3. Whether the person’s mental condition at the time covered by the finding is evidence of his mental condition at a prior time would seem logically to be a question of the probative force or weight of the evidence, or its tendency to prove the fact in issue. It • is difficult to see why the evidence should stand on any different footing than does the oral evidence of witnesses to prove the mental condition of the testator at a time after the will is made, and, as we have stated, the rule is uniform that such evidence may be received. There are, however, a number of Cases that hold the finding of incompetency in the subsequent proceedings inadmissible. In re Pinney’s Will, 27 Minn. 280, 6 N. W. 791, 7 N. W. 144; Sprinkle v. Wellborn, 140 N. C. 163, 52 S. E. 666, 3 L.R.A.(N.S.) 174, 111 Am. St. 827; Hovey v. Chase, 52 Me. 304, 83 Am. Dec. 514; Rippy v. Gant, 39 N. C. 443; Jackson v. King, Cowen (N. Y.) 207, 15 Am. Dec. 354; Emery v. Hoyt, 46 Ill. 258; Shirley v. Taylor, 44 Ky. 99, 102; Succession of Hebert, 33 La. Ann. 1099; Rhoades v. Fuller, 139 Mo. 179, 40 S. W. 760. In none of these cases is the decision of the particular question fortified by either sound reasoning or authority. In some, the time was so long after the will or deed was executed that the exclusion is justified on the ground of remoteness. In others, the argument is the hearsay rule, and that the parties to the litigation are different; an argument that applies with no greater force than when the time under inquiry is covered by the finding. But in most of the cases, the evidence is excluded with the bare statement that it is incompetent, or that it proves nothing.

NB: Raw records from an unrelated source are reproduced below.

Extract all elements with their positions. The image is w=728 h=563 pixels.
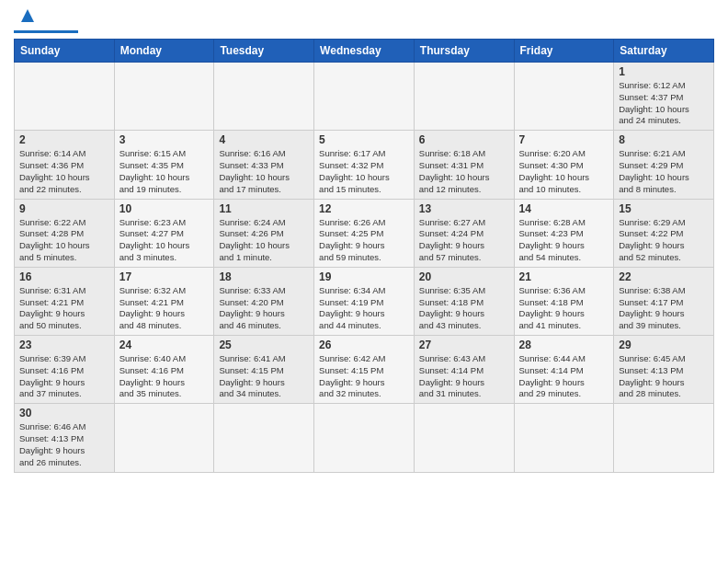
calendar-week-5: 23Sunrise: 6:39 AMSunset: 4:16 PMDayligh… xyxy=(15,336,714,404)
day-number: 9 xyxy=(19,202,109,215)
calendar-cell: 19Sunrise: 6:34 AMSunset: 4:19 PMDayligh… xyxy=(314,267,415,335)
weekday-header-friday: Friday xyxy=(514,40,614,63)
day-number: 8 xyxy=(619,133,709,146)
day-number: 2 xyxy=(19,133,109,146)
day-number: 14 xyxy=(519,202,609,215)
calendar-cell xyxy=(314,404,415,472)
day-number: 29 xyxy=(619,339,709,351)
day-number: 28 xyxy=(519,339,609,351)
day-info: Sunrise: 6:35 AMSunset: 4:18 PMDaylight:… xyxy=(419,285,509,332)
day-number: 5 xyxy=(319,133,409,146)
day-info: Sunrise: 6:46 AMSunset: 4:13 PMDaylight:… xyxy=(19,421,109,468)
calendar-cell xyxy=(614,404,714,472)
weekday-header-saturday: Saturday xyxy=(614,40,714,63)
calendar-cell xyxy=(514,404,614,472)
calendar-table: SundayMondayTuesdayWednesdayThursdayFrid… xyxy=(14,39,714,473)
calendar-cell: 6Sunrise: 6:18 AMSunset: 4:31 PMDaylight… xyxy=(414,131,514,199)
calendar-cell: 21Sunrise: 6:36 AMSunset: 4:18 PMDayligh… xyxy=(514,267,614,335)
weekday-header-monday: Monday xyxy=(114,40,214,63)
calendar-cell xyxy=(414,63,514,131)
calendar-cell xyxy=(214,63,314,131)
calendar-cell xyxy=(314,63,415,131)
calendar-cell: 11Sunrise: 6:24 AMSunset: 4:26 PMDayligh… xyxy=(214,199,314,267)
calendar-week-4: 16Sunrise: 6:31 AMSunset: 4:21 PMDayligh… xyxy=(15,267,714,335)
calendar-cell: 28Sunrise: 6:44 AMSunset: 4:14 PMDayligh… xyxy=(514,336,614,404)
day-number: 21 xyxy=(519,270,609,283)
day-info: Sunrise: 6:18 AMSunset: 4:31 PMDaylight:… xyxy=(419,148,509,195)
calendar-cell: 16Sunrise: 6:31 AMSunset: 4:21 PMDayligh… xyxy=(15,267,115,335)
day-info: Sunrise: 6:38 AMSunset: 4:17 PMDaylight:… xyxy=(619,285,709,332)
day-number: 26 xyxy=(319,339,409,351)
day-info: Sunrise: 6:27 AMSunset: 4:24 PMDaylight:… xyxy=(419,217,509,264)
logo-icon xyxy=(17,6,38,26)
logo xyxy=(14,9,78,33)
day-info: Sunrise: 6:34 AMSunset: 4:19 PMDaylight:… xyxy=(319,285,409,332)
day-number: 25 xyxy=(219,339,309,351)
weekday-header-row: SundayMondayTuesdayWednesdayThursdayFrid… xyxy=(15,40,714,63)
calendar-cell: 4Sunrise: 6:16 AMSunset: 4:33 PMDaylight… xyxy=(214,131,314,199)
calendar-cell: 26Sunrise: 6:42 AMSunset: 4:15 PMDayligh… xyxy=(314,336,415,404)
day-number: 18 xyxy=(219,270,309,283)
day-number: 20 xyxy=(419,270,509,283)
day-number: 12 xyxy=(319,202,409,215)
day-info: Sunrise: 6:41 AMSunset: 4:15 PMDaylight:… xyxy=(219,353,309,400)
day-info: Sunrise: 6:26 AMSunset: 4:25 PMDaylight:… xyxy=(319,217,409,264)
calendar-cell xyxy=(514,63,614,131)
day-info: Sunrise: 6:22 AMSunset: 4:28 PMDaylight:… xyxy=(19,217,109,264)
calendar-cell: 17Sunrise: 6:32 AMSunset: 4:21 PMDayligh… xyxy=(114,267,214,335)
calendar-cell: 23Sunrise: 6:39 AMSunset: 4:16 PMDayligh… xyxy=(15,336,115,404)
day-number: 24 xyxy=(119,339,210,351)
day-number: 17 xyxy=(119,270,210,283)
day-info: Sunrise: 6:23 AMSunset: 4:27 PMDaylight:… xyxy=(119,217,210,264)
calendar-cell: 8Sunrise: 6:21 AMSunset: 4:29 PMDaylight… xyxy=(614,131,714,199)
day-info: Sunrise: 6:17 AMSunset: 4:32 PMDaylight:… xyxy=(319,148,409,195)
day-number: 23 xyxy=(19,339,109,351)
day-info: Sunrise: 6:36 AMSunset: 4:18 PMDaylight:… xyxy=(519,285,609,332)
day-info: Sunrise: 6:40 AMSunset: 4:16 PMDaylight:… xyxy=(119,353,210,400)
day-info: Sunrise: 6:16 AMSunset: 4:33 PMDaylight:… xyxy=(219,148,309,195)
calendar-cell: 22Sunrise: 6:38 AMSunset: 4:17 PMDayligh… xyxy=(614,267,714,335)
calendar-cell xyxy=(114,63,214,131)
weekday-header-wednesday: Wednesday xyxy=(314,40,415,63)
day-number: 3 xyxy=(119,133,210,146)
day-number: 30 xyxy=(19,407,109,419)
calendar-cell: 7Sunrise: 6:20 AMSunset: 4:30 PMDaylight… xyxy=(514,131,614,199)
day-number: 15 xyxy=(619,202,709,215)
day-info: Sunrise: 6:42 AMSunset: 4:15 PMDaylight:… xyxy=(319,353,409,400)
day-info: Sunrise: 6:14 AMSunset: 4:36 PMDaylight:… xyxy=(19,148,109,195)
day-number: 7 xyxy=(519,133,609,146)
day-info: Sunrise: 6:44 AMSunset: 4:14 PMDaylight:… xyxy=(519,353,609,400)
calendar-cell: 25Sunrise: 6:41 AMSunset: 4:15 PMDayligh… xyxy=(214,336,314,404)
day-info: Sunrise: 6:15 AMSunset: 4:35 PMDaylight:… xyxy=(119,148,210,195)
calendar-week-3: 9Sunrise: 6:22 AMSunset: 4:28 PMDaylight… xyxy=(15,199,714,267)
calendar-cell: 29Sunrise: 6:45 AMSunset: 4:13 PMDayligh… xyxy=(614,336,714,404)
day-number: 4 xyxy=(219,133,309,146)
day-info: Sunrise: 6:45 AMSunset: 4:13 PMDaylight:… xyxy=(619,353,709,400)
day-number: 22 xyxy=(619,270,709,283)
calendar-cell xyxy=(414,404,514,472)
calendar-cell: 2Sunrise: 6:14 AMSunset: 4:36 PMDaylight… xyxy=(15,131,115,199)
calendar-header: SundayMondayTuesdayWednesdayThursdayFrid… xyxy=(15,40,714,63)
day-number: 1 xyxy=(619,65,709,78)
day-number: 13 xyxy=(419,202,509,215)
calendar-cell: 27Sunrise: 6:43 AMSunset: 4:14 PMDayligh… xyxy=(414,336,514,404)
day-info: Sunrise: 6:32 AMSunset: 4:21 PMDaylight:… xyxy=(119,285,210,332)
calendar-cell: 14Sunrise: 6:28 AMSunset: 4:23 PMDayligh… xyxy=(514,199,614,267)
calendar-cell: 30Sunrise: 6:46 AMSunset: 4:13 PMDayligh… xyxy=(15,404,115,472)
day-info: Sunrise: 6:43 AMSunset: 4:14 PMDaylight:… xyxy=(419,353,509,400)
calendar-cell: 1Sunrise: 6:12 AMSunset: 4:37 PMDaylight… xyxy=(614,63,714,131)
day-info: Sunrise: 6:24 AMSunset: 4:26 PMDaylight:… xyxy=(219,217,309,264)
day-info: Sunrise: 6:21 AMSunset: 4:29 PMDaylight:… xyxy=(619,148,709,195)
day-number: 6 xyxy=(419,133,509,146)
header xyxy=(14,9,714,33)
calendar-cell: 10Sunrise: 6:23 AMSunset: 4:27 PMDayligh… xyxy=(114,199,214,267)
calendar-cell: 20Sunrise: 6:35 AMSunset: 4:18 PMDayligh… xyxy=(414,267,514,335)
calendar-week-2: 2Sunrise: 6:14 AMSunset: 4:36 PMDaylight… xyxy=(15,131,714,199)
calendar-cell: 18Sunrise: 6:33 AMSunset: 4:20 PMDayligh… xyxy=(214,267,314,335)
weekday-header-thursday: Thursday xyxy=(414,40,514,63)
calendar-week-6: 30Sunrise: 6:46 AMSunset: 4:13 PMDayligh… xyxy=(15,404,714,472)
calendar-cell: 24Sunrise: 6:40 AMSunset: 4:16 PMDayligh… xyxy=(114,336,214,404)
day-info: Sunrise: 6:33 AMSunset: 4:20 PMDaylight:… xyxy=(219,285,309,332)
calendar-week-1: 1Sunrise: 6:12 AMSunset: 4:37 PMDaylight… xyxy=(15,63,714,131)
svg-marker-0 xyxy=(21,9,34,22)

In the Pinney case, Chief Justice Gilfillan, after announcing that *32evidence offered'to show that the testator, after the execution of the will, and without regard to how long after, had sufficient capacity, was admissible, sustained, the exclusion of the record of the probate court on an application six years after the will was executed to appoint a guardian. This record showed that the probate court found Pinney then competent. The decision is in point, but we are convinced that for once a characteristically curt statement of the law made by the great Chief Justice did not have reason and authority to back it.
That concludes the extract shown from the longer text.